(Records drawn from a dataset)

═══

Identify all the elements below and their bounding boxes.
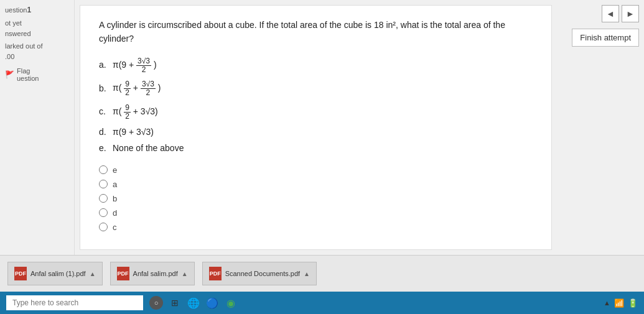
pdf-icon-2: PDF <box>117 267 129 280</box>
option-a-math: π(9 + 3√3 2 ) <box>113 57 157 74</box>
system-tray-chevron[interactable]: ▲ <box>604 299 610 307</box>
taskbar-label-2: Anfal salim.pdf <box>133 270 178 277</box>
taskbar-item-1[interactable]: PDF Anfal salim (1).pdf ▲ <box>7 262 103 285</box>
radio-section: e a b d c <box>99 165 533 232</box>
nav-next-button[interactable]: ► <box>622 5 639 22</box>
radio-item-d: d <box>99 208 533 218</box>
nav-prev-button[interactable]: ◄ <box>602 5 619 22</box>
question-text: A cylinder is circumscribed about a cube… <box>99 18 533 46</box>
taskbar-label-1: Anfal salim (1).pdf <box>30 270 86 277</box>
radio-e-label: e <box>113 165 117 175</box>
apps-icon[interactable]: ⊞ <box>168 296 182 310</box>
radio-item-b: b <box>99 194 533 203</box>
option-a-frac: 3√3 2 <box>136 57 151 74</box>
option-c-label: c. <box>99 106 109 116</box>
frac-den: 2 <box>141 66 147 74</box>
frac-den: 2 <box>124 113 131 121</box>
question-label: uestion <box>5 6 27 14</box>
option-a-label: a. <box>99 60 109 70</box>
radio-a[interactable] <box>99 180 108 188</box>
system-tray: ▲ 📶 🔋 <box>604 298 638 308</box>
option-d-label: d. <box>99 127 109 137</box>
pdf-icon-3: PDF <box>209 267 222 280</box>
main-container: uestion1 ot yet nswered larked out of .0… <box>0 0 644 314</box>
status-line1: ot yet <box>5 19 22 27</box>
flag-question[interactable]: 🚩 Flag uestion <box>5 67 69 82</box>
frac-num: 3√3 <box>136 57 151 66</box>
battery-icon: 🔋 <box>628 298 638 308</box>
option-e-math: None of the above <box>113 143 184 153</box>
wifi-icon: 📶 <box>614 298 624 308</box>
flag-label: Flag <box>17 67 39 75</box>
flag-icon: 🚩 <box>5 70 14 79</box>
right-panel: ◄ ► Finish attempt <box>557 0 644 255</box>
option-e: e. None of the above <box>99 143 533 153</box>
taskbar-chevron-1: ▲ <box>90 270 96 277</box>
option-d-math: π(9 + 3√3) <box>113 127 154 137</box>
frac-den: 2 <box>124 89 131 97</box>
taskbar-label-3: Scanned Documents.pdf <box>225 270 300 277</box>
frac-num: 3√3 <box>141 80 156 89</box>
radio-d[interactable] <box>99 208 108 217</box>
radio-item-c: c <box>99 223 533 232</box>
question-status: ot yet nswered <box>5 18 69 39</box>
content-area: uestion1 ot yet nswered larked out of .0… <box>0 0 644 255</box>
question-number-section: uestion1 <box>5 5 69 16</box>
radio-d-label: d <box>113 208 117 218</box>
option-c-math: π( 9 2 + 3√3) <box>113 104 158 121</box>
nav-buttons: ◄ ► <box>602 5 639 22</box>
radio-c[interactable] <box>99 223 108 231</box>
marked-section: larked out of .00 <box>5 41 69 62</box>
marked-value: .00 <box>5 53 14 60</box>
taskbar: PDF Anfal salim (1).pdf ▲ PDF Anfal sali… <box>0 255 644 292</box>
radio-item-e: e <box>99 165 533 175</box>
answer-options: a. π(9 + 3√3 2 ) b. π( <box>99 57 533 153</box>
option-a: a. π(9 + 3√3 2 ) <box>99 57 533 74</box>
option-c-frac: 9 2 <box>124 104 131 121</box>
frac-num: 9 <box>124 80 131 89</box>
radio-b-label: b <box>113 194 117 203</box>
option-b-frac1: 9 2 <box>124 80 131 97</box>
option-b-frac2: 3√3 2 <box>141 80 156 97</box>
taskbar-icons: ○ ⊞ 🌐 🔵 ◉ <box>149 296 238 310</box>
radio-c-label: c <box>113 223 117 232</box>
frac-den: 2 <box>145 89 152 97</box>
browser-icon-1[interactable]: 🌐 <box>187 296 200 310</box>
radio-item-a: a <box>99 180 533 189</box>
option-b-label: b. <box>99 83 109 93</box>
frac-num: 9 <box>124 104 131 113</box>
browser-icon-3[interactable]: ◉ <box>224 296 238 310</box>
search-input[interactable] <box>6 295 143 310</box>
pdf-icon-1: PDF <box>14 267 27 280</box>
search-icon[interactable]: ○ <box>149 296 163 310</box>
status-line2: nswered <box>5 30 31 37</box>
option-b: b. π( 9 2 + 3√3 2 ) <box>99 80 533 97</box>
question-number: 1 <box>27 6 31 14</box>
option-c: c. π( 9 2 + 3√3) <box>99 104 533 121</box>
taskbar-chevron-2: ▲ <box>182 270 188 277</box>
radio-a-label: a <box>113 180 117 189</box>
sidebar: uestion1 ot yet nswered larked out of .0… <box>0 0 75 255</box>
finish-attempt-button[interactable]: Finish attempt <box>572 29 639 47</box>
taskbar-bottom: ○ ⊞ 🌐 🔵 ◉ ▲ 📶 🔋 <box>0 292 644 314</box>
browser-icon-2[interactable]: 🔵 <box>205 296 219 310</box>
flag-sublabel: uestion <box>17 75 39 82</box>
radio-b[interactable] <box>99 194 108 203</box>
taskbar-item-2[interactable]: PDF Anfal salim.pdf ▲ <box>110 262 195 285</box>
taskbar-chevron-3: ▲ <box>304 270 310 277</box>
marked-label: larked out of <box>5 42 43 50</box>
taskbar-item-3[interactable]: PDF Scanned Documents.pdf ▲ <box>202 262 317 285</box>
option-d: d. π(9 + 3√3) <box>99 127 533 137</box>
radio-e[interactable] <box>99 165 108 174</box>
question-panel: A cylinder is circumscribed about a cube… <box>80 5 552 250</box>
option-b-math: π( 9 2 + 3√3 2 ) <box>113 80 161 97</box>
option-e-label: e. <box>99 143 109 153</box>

═══

Exercise aim:
For the word "flag", count how many lines of the entries contain it; give the number and nothing more.

Finished exercise:
4